自動運転ソフトで世界をリード
LKをハード領域の企業だとすると、ソフトウエア領域に強い企業にも訪れた。自動運転のソフトウエアを開発しているポニーaiやWeRideなどだ。
トヨタも出資するポニーaiが開発したシステムが載る無人運転のロボットタクシー(写真:2025年7月筆者撮影)
中国の広州や深センでタクシーを呼ぶと、運転手がいない「ロボットタクシー」がやってくることがある。無人運転バスも走行しているが、こうした会社の技術を使っている。こうした中国のソフト領域の会社は「割り切った社会実装力」に強みがあるように感じた。新しい技術を実社会に導入し、軌道修正しながら確実なものに仕上げる力ともいえる。
前述した小鵬汽車やソフトウエア会社には、筆者の視点では4つの共通項があった。①「AIカンパニー」を目指していること、②米国に開発などの拠点を持つこと、③米国市場で上場していること、④経営のスピードが速いことだ。
米中の政治的な対立ばかりが注目されるが、資金調達や部品調達などの面で米中の産業界は実は密接につながっていることが分かった。筆者が半導体調達について尋ねると、「米中両政府の顔を立てる形で調達している」と答える企業もあった。第三国経由で調達しているのだという。
日本は、米中の政治的な対立を過剰に意識し、かつ日本の同盟国である米国を過剰に信用した結果、対中戦略を誤ると、いずれ米国からも梯子(はしご)を外され、日米、日中関係がともに崩れる結果になるのではないかと感じた。これは言い過ぎかもしれないが、米中対立は「プロレス的要素」もかなりある。

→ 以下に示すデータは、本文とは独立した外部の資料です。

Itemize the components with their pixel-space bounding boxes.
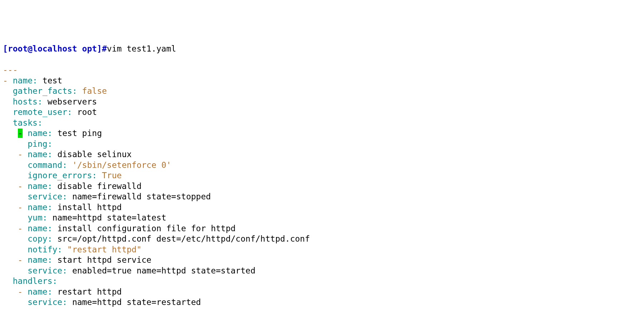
yaml-key-name: name	[13, 76, 33, 85]
task-notify-val: "restart httpd"	[67, 245, 142, 254]
handler-module-key: service	[28, 297, 62, 307]
handler-module-val: name=httpd state=restarted	[72, 297, 201, 307]
yaml-dash: -	[18, 150, 23, 159]
yaml-key-remote-user: remote_user	[13, 107, 67, 117]
handler-name-val: restart httpd	[57, 287, 122, 296]
task-module-key: service	[28, 266, 62, 275]
yaml-dash: -	[3, 76, 8, 85]
task-module-key: ping	[28, 139, 47, 149]
yaml-dash: -	[18, 203, 23, 212]
yaml-val-name: test	[43, 76, 62, 85]
task-name-val: disable selinux	[57, 150, 132, 159]
task-name-key: name	[28, 150, 47, 159]
task-name-key: name	[28, 181, 47, 191]
task-name-key: name	[28, 129, 47, 138]
shell-command: vim test1.yaml	[107, 44, 176, 53]
terminal-editor[interactable]: [root@localhost opt]#vim test1.yaml --- …	[3, 44, 641, 308]
task-name-val: install httpd	[57, 203, 122, 212]
task-module-val: name=firewalld state=stopped	[72, 192, 211, 201]
yaml-dash: -	[18, 287, 23, 296]
yaml-key-hosts: hosts	[13, 97, 38, 106]
yaml-val-gather-facts: false	[82, 86, 107, 96]
task-module-val: '/sbin/setenforce 0'	[72, 160, 171, 170]
cursor: -	[18, 129, 23, 138]
yaml-dash: -	[18, 224, 23, 233]
task-name-val: install configuration file for httpd	[57, 224, 236, 233]
task-ignore-val: True	[102, 171, 122, 180]
shell-prompt: [root@localhost opt]#	[3, 44, 107, 53]
task-module-val: enabled=true name=httpd state=started	[72, 266, 255, 275]
yaml-key-gather-facts: gather_facts	[13, 86, 72, 96]
task-name-val: start httpd service	[57, 255, 151, 265]
task-module-key: command	[28, 160, 62, 170]
task-ignore-key: ignore_errors	[28, 171, 92, 180]
task-name-key: name	[28, 255, 47, 265]
task-module-key: yum	[28, 213, 43, 222]
task-name-key: name	[28, 203, 47, 212]
handler-name-key: name	[28, 287, 47, 296]
task-name-key: name	[28, 224, 47, 233]
task-notify-key: notify	[28, 245, 57, 254]
yaml-val-remote-user: root	[77, 107, 97, 117]
task-module-key: service	[28, 192, 62, 201]
yaml-key-handlers: handlers	[13, 276, 53, 286]
task-name-val: disable firewalld	[57, 181, 141, 191]
task-module-key: copy	[28, 234, 47, 243]
task-name-val: test ping	[57, 129, 102, 138]
yaml-doc-start: ---	[3, 65, 18, 74]
yaml-key-tasks: tasks	[13, 118, 38, 127]
task-module-val: name=httpd state=latest	[53, 213, 167, 222]
yaml-val-hosts: webservers	[48, 97, 97, 106]
yaml-dash: -	[18, 181, 23, 191]
yaml-dash: -	[18, 255, 23, 265]
task-module-val: src=/opt/httpd.conf dest=/etc/httpd/conf…	[57, 234, 310, 243]
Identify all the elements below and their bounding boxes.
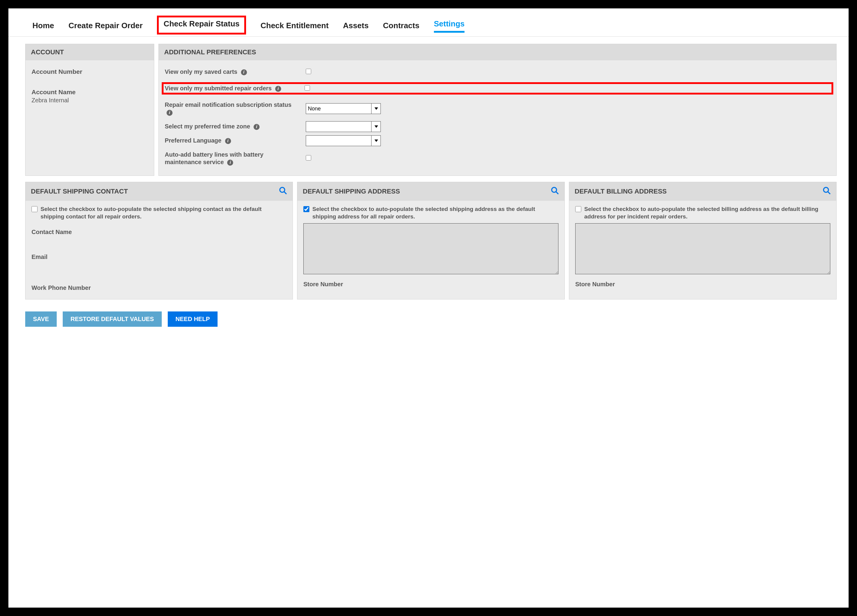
- pref-language-select[interactable]: [306, 135, 381, 146]
- info-icon[interactable]: i: [225, 138, 231, 144]
- pref-email-sub-row: Repair email notification subscription s…: [165, 101, 830, 116]
- search-icon[interactable]: [823, 186, 831, 197]
- shipping-address-auto-checkbox[interactable]: [303, 206, 309, 212]
- email-label: Email: [31, 254, 286, 260]
- content-area: ACCOUNT Account Number Account Name Zebr…: [8, 37, 849, 299]
- pref-timezone-select[interactable]: [306, 121, 381, 132]
- info-icon[interactable]: i: [167, 110, 173, 116]
- search-icon[interactable]: [279, 186, 287, 197]
- pref-email-sub-select[interactable]: None: [306, 103, 381, 114]
- prefs-header: ADDITIONAL PREFERENCES: [159, 44, 836, 60]
- button-bar: SAVE RESTORE DEFAULT VALUES NEED HELP: [8, 299, 849, 327]
- pref-saved-carts-label: View only my saved carts i: [165, 68, 247, 76]
- pref-timezone-label: Select my preferred time zone i: [165, 123, 260, 130]
- restore-button[interactable]: RESTORE DEFAULT VALUES: [63, 311, 162, 327]
- chevron-down-icon: [371, 136, 379, 146]
- pref-submitted-orders-checkbox[interactable]: [305, 85, 310, 91]
- shipping-contact-header: DEFAULT SHIPPING CONTACT: [31, 187, 128, 195]
- pref-language-row: Preferred Language i: [165, 137, 830, 144]
- info-icon[interactable]: i: [227, 159, 233, 166]
- tab-check-entitlement[interactable]: Check Entitlement: [260, 21, 329, 33]
- contact-name-label: Contact Name: [31, 229, 286, 235]
- tab-check-repair-status[interactable]: Check Repair Status: [157, 15, 246, 34]
- account-header: ACCOUNT: [26, 44, 154, 60]
- pref-email-sub-label: Repair email notification subscription s…: [165, 101, 297, 116]
- shipping-address-header: DEFAULT SHIPPING ADDRESS: [303, 187, 400, 195]
- info-icon[interactable]: i: [241, 69, 247, 75]
- account-name-value: Zebra Internal: [31, 97, 148, 104]
- pref-submitted-orders-row: View only my submitted repair orders i: [162, 82, 833, 94]
- tab-assets[interactable]: Assets: [343, 21, 368, 33]
- svg-point-4: [824, 187, 829, 192]
- svg-line-5: [828, 192, 830, 194]
- chevron-down-icon: [371, 122, 379, 132]
- billing-address-header: DEFAULT BILLING ADDRESS: [575, 187, 667, 195]
- work-phone-label: Work Phone Number: [31, 285, 286, 291]
- tab-contracts[interactable]: Contracts: [383, 21, 419, 33]
- billing-address-desc: Select the checkbox to auto-populate the…: [584, 206, 830, 220]
- svg-point-2: [552, 187, 557, 192]
- info-icon[interactable]: i: [254, 124, 260, 130]
- pref-email-sub-value: None: [308, 105, 321, 112]
- shipping-store-number-label: Store Number: [303, 281, 558, 288]
- account-panel: ACCOUNT Account Number Account Name Zebr…: [25, 44, 154, 176]
- billing-address-auto-checkbox[interactable]: [575, 206, 581, 212]
- shipping-address-textarea[interactable]: [303, 223, 558, 274]
- app-window: Home Create Repair Order Check Repair St…: [8, 8, 849, 608]
- main-tabs: Home Create Repair Order Check Repair St…: [8, 8, 849, 37]
- pref-saved-carts-row: View only my saved carts i: [165, 68, 830, 76]
- pref-language-label: Preferred Language i: [165, 137, 231, 144]
- svg-point-0: [280, 187, 285, 192]
- svg-line-3: [556, 192, 558, 194]
- shipping-contact-auto-checkbox[interactable]: [31, 206, 37, 212]
- save-button[interactable]: SAVE: [25, 311, 57, 327]
- default-shipping-address-panel: DEFAULT SHIPPING ADDRESS Select the chec…: [297, 182, 565, 299]
- account-name-label: Account Name: [31, 88, 148, 96]
- shipping-address-desc: Select the checkbox to auto-populate the…: [312, 206, 558, 220]
- need-help-button[interactable]: NEED HELP: [168, 311, 218, 327]
- pref-saved-carts-checkbox[interactable]: [306, 69, 311, 74]
- account-number-label: Account Number: [31, 68, 148, 75]
- chevron-down-icon: [371, 104, 379, 114]
- pref-battery-checkbox[interactable]: [306, 155, 311, 161]
- pref-submitted-orders-label: View only my submitted repair orders i: [165, 85, 281, 92]
- default-shipping-contact-panel: DEFAULT SHIPPING CONTACT Select the chec…: [25, 182, 293, 299]
- pref-timezone-row: Select my preferred time zone i: [165, 123, 830, 130]
- search-icon[interactable]: [551, 186, 559, 197]
- pref-battery-row: Auto-add battery lines with battery main…: [165, 151, 830, 166]
- pref-battery-label: Auto-add battery lines with battery main…: [165, 151, 297, 166]
- default-billing-address-panel: DEFAULT BILLING ADDRESS Select the check…: [569, 182, 837, 299]
- svg-line-1: [284, 192, 286, 194]
- tab-home[interactable]: Home: [32, 21, 54, 33]
- tab-settings[interactable]: Settings: [434, 19, 465, 33]
- info-icon[interactable]: i: [275, 86, 281, 92]
- shipping-contact-desc: Select the checkbox to auto-populate the…: [40, 206, 286, 220]
- tab-create-repair-order[interactable]: Create Repair Order: [68, 21, 142, 33]
- billing-store-number-label: Store Number: [575, 281, 830, 288]
- billing-address-textarea[interactable]: [575, 223, 830, 274]
- additional-preferences-panel: ADDITIONAL PREFERENCES View only my save…: [158, 44, 837, 176]
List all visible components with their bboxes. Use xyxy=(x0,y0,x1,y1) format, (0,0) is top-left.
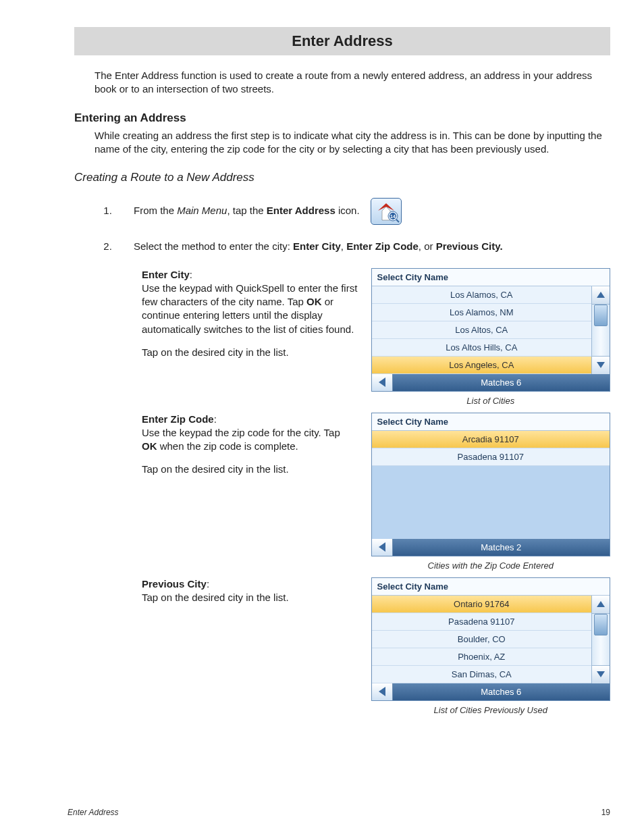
step1-frag-e: icon. xyxy=(336,205,360,216)
figure-caption: Cities with the Zip Code Entered xyxy=(371,561,610,571)
city-list-widget: Select City Name Los Alamos, CA Los Alam… xyxy=(371,268,610,392)
list-item[interactable]: Pasadena 91107 xyxy=(372,613,591,631)
footer-section-name: Enter Address xyxy=(68,808,119,817)
enter-zip-p1c: when the zip code is complete. xyxy=(157,440,298,452)
page-title: Enter Address xyxy=(74,27,610,55)
list-item[interactable]: Los Alamos, NM xyxy=(372,304,591,321)
matches-label: Matches 6 xyxy=(393,374,610,391)
figure-caption: List of Cities xyxy=(371,396,610,406)
widget-header: Select City Name xyxy=(372,269,610,286)
enter-address-icon: 14 xyxy=(371,198,402,225)
step2-frag-a: Select the method to enter the city: xyxy=(134,240,293,252)
list-item[interactable]: Los Alamos, CA xyxy=(372,286,591,304)
step1-frag-c: , tap the xyxy=(227,205,266,216)
previous-city-list-widget: Select City Name Ontario 91764 Pasadena … xyxy=(371,577,610,701)
previous-city-label: Previous City xyxy=(142,578,207,590)
svg-text:14: 14 xyxy=(390,214,396,219)
enter-zip-ok: OK xyxy=(142,440,157,452)
step1-enter-address: Enter Address xyxy=(267,205,336,216)
scroll-track[interactable] xyxy=(592,305,610,356)
scroll-down-icon[interactable] xyxy=(592,665,610,683)
enter-city-text: Enter City: Use the keypad with QuickSpe… xyxy=(142,268,358,369)
enter-zip-text: Enter Zip Code: Use the keypad the zip c… xyxy=(142,413,358,486)
enter-zip-p2: Tap on the desired city in the list. xyxy=(142,463,358,476)
step-2: Select the method to enter the city: Ent… xyxy=(115,240,610,253)
scroll-thumb[interactable] xyxy=(594,614,608,635)
list-item[interactable]: Boulder, CO xyxy=(372,631,591,648)
svg-line-5 xyxy=(396,219,399,222)
scrollbar[interactable] xyxy=(591,286,610,374)
list-item-selected[interactable]: Arcadia 91107 xyxy=(372,431,610,448)
scroll-thumb[interactable] xyxy=(594,305,608,326)
list-item[interactable]: Pasadena 91107 xyxy=(372,448,610,466)
back-icon[interactable] xyxy=(372,374,393,391)
matches-label: Matches 6 xyxy=(393,683,610,700)
step-1: From the Main Menu, tap the Enter Addres… xyxy=(115,198,610,225)
step2-enter-city: Enter City xyxy=(293,240,341,252)
step2-previous-city: Previous City. xyxy=(436,240,503,252)
widget-header: Select City Name xyxy=(372,413,610,431)
scroll-down-icon[interactable] xyxy=(592,356,610,374)
scroll-up-icon[interactable] xyxy=(592,286,610,305)
list-item[interactable]: Los Altos Hills, CA xyxy=(372,339,591,357)
intro-text: The Enter Address function is used to cr… xyxy=(95,69,610,97)
step2-frag-e: , or xyxy=(419,240,436,252)
enter-zip-p1a: Use the keypad the zip code for the city… xyxy=(142,427,340,438)
scroll-up-icon[interactable] xyxy=(592,596,610,614)
section-heading-creating-route: Creating a Route to a New Address xyxy=(74,171,610,184)
back-icon[interactable] xyxy=(372,683,393,700)
list-item-selected[interactable]: Ontario 91764 xyxy=(372,596,591,613)
figure-caption: List of Cities Previously Used xyxy=(371,705,610,715)
scrollbar[interactable] xyxy=(591,596,610,683)
back-icon[interactable] xyxy=(372,539,393,556)
enter-city-ok: OK xyxy=(306,296,322,307)
zip-list-widget: Select City Name Arcadia 91107 Pasadena … xyxy=(371,413,610,556)
enter-city-p2: Tap on the desired city in the list. xyxy=(142,346,358,359)
step1-main-menu: Main Menu xyxy=(177,205,227,216)
step2-frag-c: , xyxy=(341,240,346,252)
scroll-track[interactable] xyxy=(592,614,610,665)
page-number: 19 xyxy=(601,808,610,817)
widget-header: Select City Name xyxy=(372,578,610,596)
list-item[interactable]: Phoenix, AZ xyxy=(372,648,591,666)
matches-label: Matches 2 xyxy=(393,539,610,556)
list-item[interactable]: San Dimas, CA xyxy=(372,666,591,683)
step1-frag-a: From the xyxy=(134,205,177,216)
previous-city-p1: Tap on the desired city in the list. xyxy=(142,592,289,603)
section-heading-entering: Entering an Address xyxy=(74,111,610,125)
step2-enter-zip: Enter Zip Code xyxy=(346,240,419,252)
section-text-entering: While creating an address the first step… xyxy=(95,129,610,157)
previous-city-text: Previous City: Tap on the desired city i… xyxy=(142,577,358,615)
list-item[interactable]: Los Altos, CA xyxy=(372,321,591,339)
list-empty-area xyxy=(372,466,610,539)
list-item-selected[interactable]: Los Angeles, CA xyxy=(372,357,591,374)
enter-city-label: Enter City xyxy=(142,269,190,280)
enter-zip-label: Enter Zip Code xyxy=(142,413,214,425)
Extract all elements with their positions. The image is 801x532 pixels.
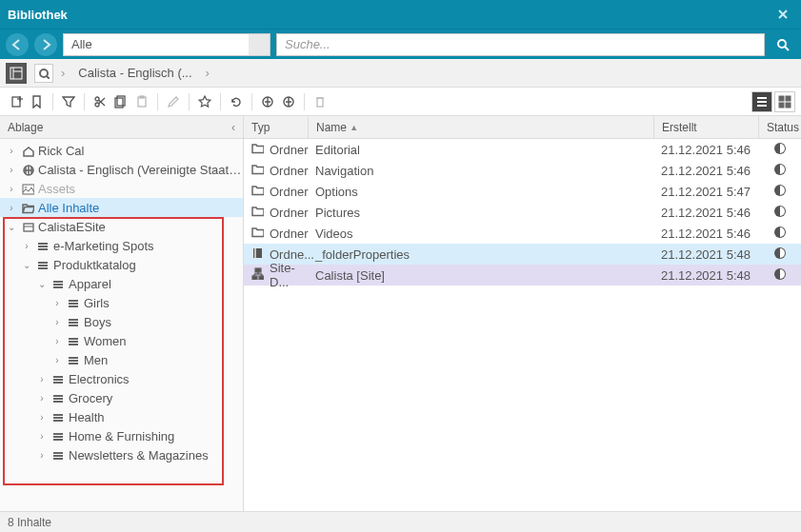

台湾問題に関する「高市発言」により、日中関係は悪化した。SNSなどでも中国を叩けば盛り上がる。しかし、日本の国益を考えれば、果たしてそれで良いのだろうか。
また、今の日本国内では、中国は共産党一党支配が続く「特殊な国」だと指摘する声も少なからずある。軍事力の台頭とともに、「中国は怖い」といったイメージもある。経済力、軍事力が共に強大となった隣国を「怖い」と思うのは、自然な国民感情なのかもしれないが、果たしてそれで済ませてよいものなのか。
さらにそうしたイメージも、中国に直接行った人が発信しているものは少なく、また聞きによる間接情報やSNSでの真偽不明の情報に基づくものが多いと感じている。現政権の閣僚や自民党の役職者で中国に行って現地を見たことがある、あるいは中国の政治家と直接交流がある人がどれほどいるのか。
政治や経済領域の日本のリーダー層は、中国の現状を自分の眼で直視せず、間接情報のみで「中国が怖い」「中国は異質だ」などと言って現実から目をそらしてしまいがちだ。だが、主体的に関係を構築していくことを避け、米国を頼りにしていれば何とかなるといった感覚でいると、いずれ米中が手を組み、日本ははしごを外されるのではないか。